Se abrazó a sí misma, fuerte. Estaba sentada en su silla con ruedas,
frente a su escritorio, con la pantalla del ordenador iluminándole el
rostro. El piso, de alquiler, estaba en silencio, salvo por la música
que salía de su propio ordenador. Su habitación era azul, azul cielo,
detalle que le hizo sonreír cuando entró por vez primera, cuando hacía
tanto calor que sudaba bajo sus frescos pantalones bombachos. Se mordió
el labio, nerviosa. El insomnio y la cafeína no ayudaban demasiado,
pensó distraída mientras cogía la taza de café, café dulce. Añoró el
sabor del café sin azucarar.
Tecleaba sin prisa, como movida por
un hilo invisible, sin pensar siquiera en lo que escribía. El cenicero
estaba vacío a su lado, y se encontró deseando que la habitación oliese a
humo. Sacudió la cabeza, apretando los dientes, y miró la pantalla. Los
textos de él estaban allí, como no. Se preguntaba muy a menudo por qué
se torturaba. No era masoca, eso lo sabía. Pero aún así, seguía
visitando el blog todas las semanas, como un drogadicto buscando
heroína, un placer que la mataba. Vivía pendiente del buzón al llegar de
clase, levantando la tapa con miedo de ver allí la temida carta. Solía
despertarse boqueando, sin respiración, después de cada pesadilla.
Pesadillas que no eran tales, simplemente sueños que se torcían más de
lo debido.
Se vio de repente reflejada en la pantalla. Las gafas
precedían unos ojos abiertos, rojos, asustados. La boca estaba
entreabierta, y una cascada de pelo caía desde el moño medio deshecho.

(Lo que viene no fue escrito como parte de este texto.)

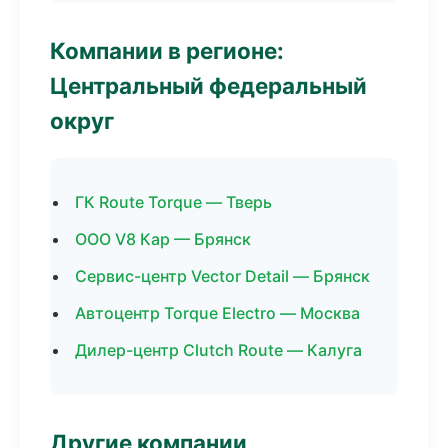
Компании в регионе:
Центральный федеральный
округ
ГК Route Torque — Тверь
ООО V8 Кар — Брянск
Сервис-центр Vector Detail — Брянск
Автоцентр Torque Electro — Москва
Дилер-центр Clutch Route — Калуга
Другие компании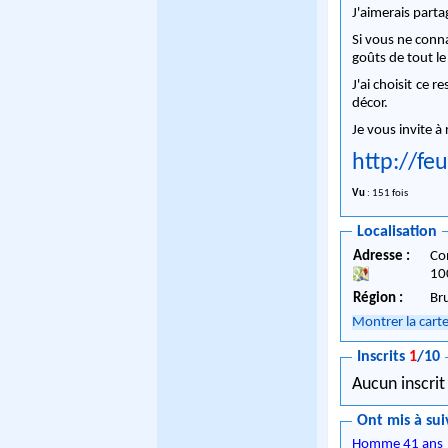
J'aimerais part
Si vous ne conna
goûts de tout le
J'ai choisit ce r
décor.
Je vous invite à 
http://fe
Vu
: 151 fois
Localisation
Adresse :
Co
10
Région :
Br
Montrer la cart
Inscrits
1
/10
Aucun inscrit
Ont mis à sui
Homme 41 ans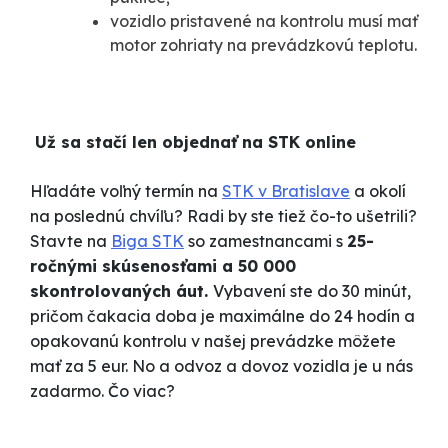
vozidlo pristavené na kontrolu musí mať
motor zohriaty na prevádzkovú teplotu.
Už sa stačí len objednať na STK online
Hľadáte voľný termín na
STK v Bratislave
a okolí
na poslednú chvíľu? Radi by ste tiež čo-to ušetrili?
Stavte na
Biga STK
so zamestnancami s
25-
ročnými skúsenosťami a 50 000
skontrolovaných áut.
Vybavení ste do 30 minút,
pričom čakacia doba je maximálne do 24 hodín a
opakovanú kontrolu v našej prevádzke môžete
mať za 5 eur. No a odvoz a dovoz vozidla je u nás
zadarmo. Čo viac?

Las mejillas daban la sensación de estar hundidas, al igual que las
cuencas oculares, remarcando su sensación de drogadicta.
-Se
acabó.- pero su mano vaciló a la hora de cerrar el portátil. Crispó el
puño, con rabia contenida.- Maldita sea. Cómo puedo ser tan imbécil.
Se
levantó, vestida tan solo con unas braguitas y un jersey ancho, y fue
al baño. Se mojó la cara y se miró al espejo. La cara que vio era
bonita, ligeramente maquillada, y los ojos que le devolvían la mirada
eran expresivos e inocentes. Apoyó la frente en el espejo.
-Tengo que parar. Tengo que echarle de mi vida. Tomé la decisión, como puedo ser tan débil..
Se
dejó resbalar por la pared. El baño estaba más fresco que su
habitación. Era agradable, pero se obligó a levantar de allí y
encaminarse a su cuarto. Al entrar, no se detuvo ni un momento: cerró el
portátil con la mano abierta, y casi le dolió el suave clic.
Se quitó el jersey, dejándolo en la silla, y se metió en la cama, apagando la luz con el pie.
-Buenas noches, pesadillas.
Horas después, sus ojos seguían abiertos.